La risoluzione
Nazioni Unite: lo Stato ebraico resta a Gaza “finché sarà minacciata dal terrorismo”
di Iuri Maria Prado - 19 Novembre 2025 alle 12:28
La risoluzione su Gaza adottata l’altra sera dal Consiglio di Sicurezza delle Nazioni Unite rappresenta per molti una catastrofe.
Era diffusa l’ambizione ed era soda la convinzione che l’ultimo capitolo del conflitto israelo-palestinese potesse concludersi come altrimenti non avrebbe potuto, e cioè secondo le direttrici date da due anni di manovre apparentemente vincenti del discorso pubblico e dei posizionamenti diplomatico-internazionali. Insomma, pressappoco, con l’archiviazione minimizzatrice del 7 ottobre, con il salvacondotto politico in favore di forze terroristiche ammesse ulteriormente a influire sulla Striscia, con Israele e i suoi dirigenti alla sbarra della giustizia internazionale, con l’Autorità Palestinese legittimata così com’è al posto di Hamas e con le agenzie delle organizzazioni umanitarie rimesse al loro posto nel governo ambiguo degli aiuti.
La risoluzione del 17 Novembre travolge catastroficamente quelle ambizioni e quelle convinzioni, e non a caso ha suscitato la furibonda reazione delle dirigenze terroristiche palestinesi. Già l’esordio dice tutto, quando riconosce che “la Striscia di Gaza minaccia la pace regionale e la sicurezza degli stati vicini”: un principio che urta e mette nel nulla un biennio di propaganda secondo cui il mero ritiro israeliano avrebbe aperto le porte della pace. Ma la ciccia è nel prosieguo. Si dice senza più ambiguità che non c’è futuro di ricostruzione possibile senza un’opera di effettiva de-radicalizzazione di Gaza. Si dice che l’Autorità Palestinese, ad oggi, non è un soggetto affidabile e che potrà diventarlo se dimostrerà concretamente, non a parole, di riformare il proprio fondamento costitutivo e di ispirare a trasparenza la propria amministrazione.
Si dice che il sistema di assistenza sarà gestito dalle organizzazioni internazionali e umanitarie sul presupposto, e cioè alla condizione, che non finisca per finanziare i gruppi terroristici. E questa non è la gratuita riaffermazione di un principio ovvio: è una dichiarazione di condanna, cioè il riconoscimento che, fino a oggi, quelle agenzie sono state inefficaci nell’impedire, o conniventi nel consentire, che il sistema di assistenza andasse a vantaggio meno della popolazione che delle formazioni e dirigenze terroristiche che la tenevano in ostaggio.
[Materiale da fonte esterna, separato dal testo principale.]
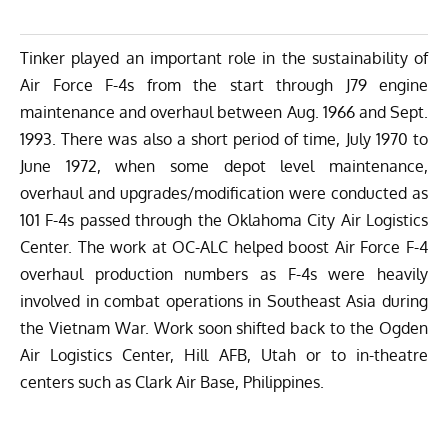
Tinker played an important role in the sustainability of
Air Force F-4s from the start through J79 engine
maintenance and overhaul between Aug. 1966 and Sept.
1993. There was also a short period of time, July 1970 to
June 1972, when some depot level maintenance,
overhaul and upgrades/modification were conducted as
101 F-4s passed through the Oklahoma City Air Logistics
Center. The work at OC-ALC helped boost Air Force F-4
overhaul production numbers as F-4s were heavily
involved in combat operations in Southeast Asia during
the Vietnam War. Work soon shifted back to the Ogden
Air Logistics Center, Hill AFB, Utah or to in-theatre
centers such as Clark Air Base, Philippines.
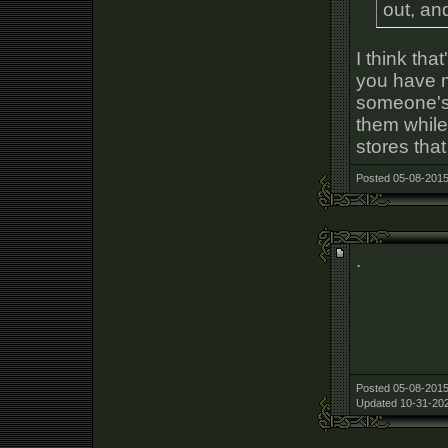
out, an
I think tha
you have mu
someone's 
them while 
stores tha
Posted 05-08-2015
.
Posted 05-08-2015
Updated 10-31-202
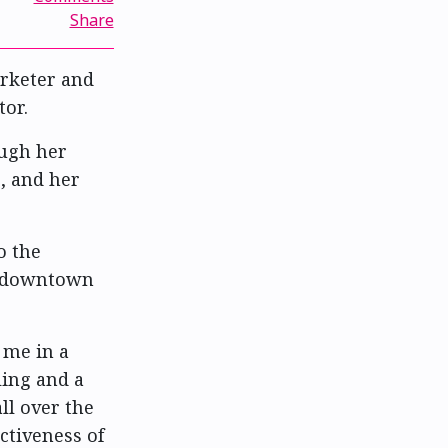
Share
keter and
tor.
ugh her
, and her
o the
f downtown
 me in a
ling and a
l over the
ctiveness of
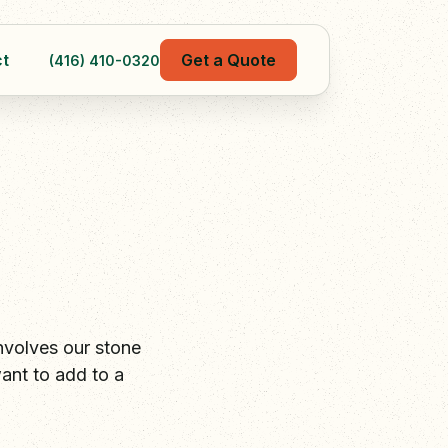
t
Get a Quote
(416) 410-0320
nvolves our stone
ant to add to a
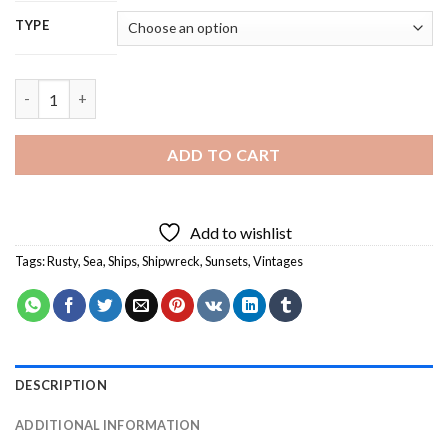
TYPE
Rusty Shipwreck - 5D Diamond Painting quantity
ADD TO CART
Add to wishlist
Tags:
Rusty
,
Sea
,
Ships
,
Shipwreck
,
Sunsets
,
Vintages
DESCRIPTION
ADDITIONAL INFORMATION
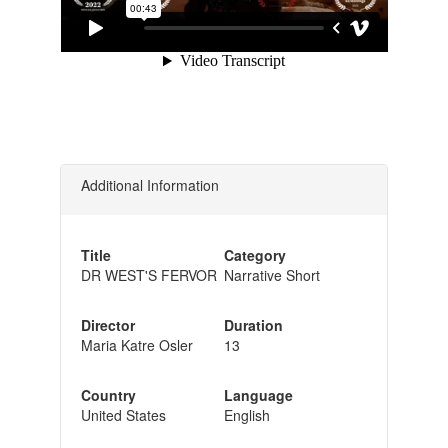
Additional Information
Title
Category
DR WEST'S FERVOR
Narrative Short
Director
Duration
Maria Katre Osler
13
Country
Language
United States
English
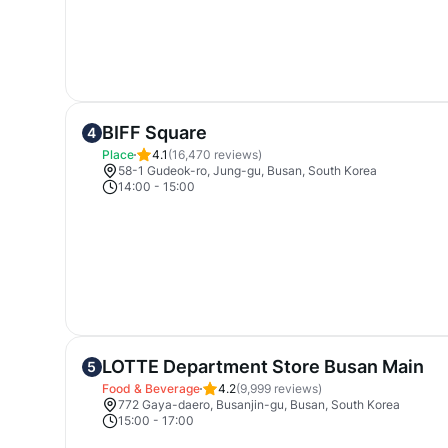
BIFF Square
4
Place
4.1
(
16,470
reviews)
58-1 Gudeok-ro, Jung-gu, Busan, South Korea
14:00
-
15:00
LOTTE Department Store Busan Main
5
Food & Beverage
4.2
(
9,999
reviews)
772 Gaya-daero, Busanjin-gu, Busan, South Korea
15:00
-
17:00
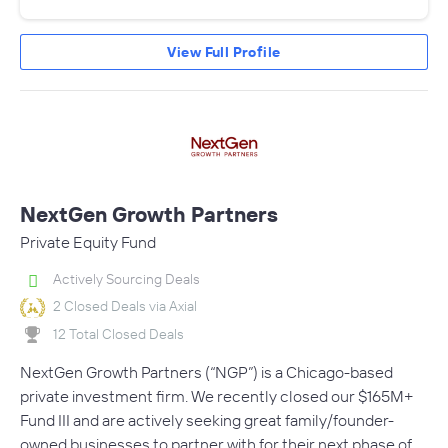
View Full Profile
NextGen Growth Partners
Private Equity Fund
Actively Sourcing Deals
2 Closed Deals via Axial
12 Total Closed Deals
NextGen Growth Partners (“NGP”) is a Chicago-based
private investment firm. We recently closed our $165M+
Fund III and are actively seeking great family/founder-
owned businesses to partner with for their next phase of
Si dice, ancora, che il processo di pace non suppone affatto un incondizionato ritrarsi di Israele dalle posizioni il cui mantenimento è necessario per garantire le ragioni di sicurezza dello Stato Ebraico e si precisa, dunque, che Israele continuerà a presidiare le zone di interesse “fino a quando Gaza non sarà adeguatamente protetta da qualsiasi rinascita di minaccia terroristica”.
Si dice che il compito del presidio internazionale che opererà a Gaza comprenderà la distruzione delle installazioni militari e la prevenzione della possibilità che siano ricostituite. Bisognerà vedere nei fatti, ma sulla carta significa: continui quella forza internazionale a fare ciò che – dovutamente – ha fatto Israele finora. Si dice, infine, che gli Stati membri del “Board of Peace” – cioè l’entità con personalità giuridica internazionale che darà attuazione al piano – saranno direttamente responsabili nell’assicurarne il rispetto e l’esecuzione, collaborando con Israele. Un passo avanti a dir poco notevole rispetto ai tempi, anche recenti, dei vagheggiamenti che volevano coinvolgere gli Stati in una generale politica di boicottaggio e incriminazione di Israele.